PROBLEM DETAILS = Make an exact copy of the entries, and keep any pictures out of it.

Records from a dataset
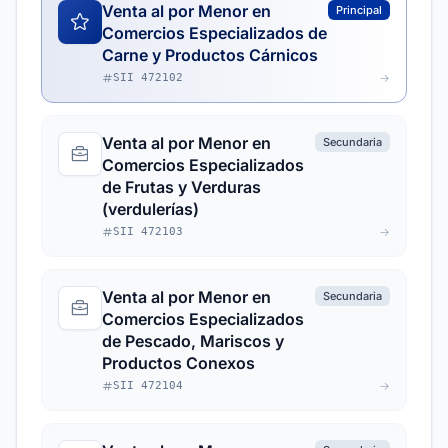
Venta al por Menor en
Principal
Comercios Especializados de
Carne y Productos Cárnicos
SII 472102
Venta al por Menor en
Secundaria
Comercios Especializados
de Frutas y Verduras
(verdulerías)
SII 472103
Venta al por Menor en
Secundaria
Comercios Especializados
de Pescado, Mariscos y
Productos Conexos
SII 472104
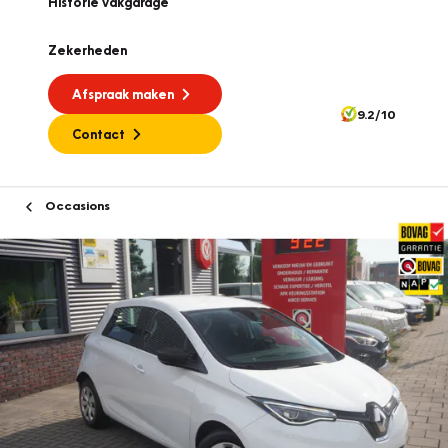
Historie vakgarage
Zekerheden
Afspraak maken
9.2/10
Contact
Occasions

SOLUTION BELOW =
Venta al por Menor en
Principal
Comercios Especializados de
Carne y Productos Cárnicos
SII 472102
Venta al por Menor en
Secundaria
Comercios Especializados
de Frutas y Verduras
(verdulerías)
SII 472103
Venta al por Menor en
Secundaria
Comercios Especializados
de Pescado, Mariscos y
Productos Conexos
SII 472104
Historie vakgarage
Zekerheden
Afspraak maken
9.2/10
Contact
Occasions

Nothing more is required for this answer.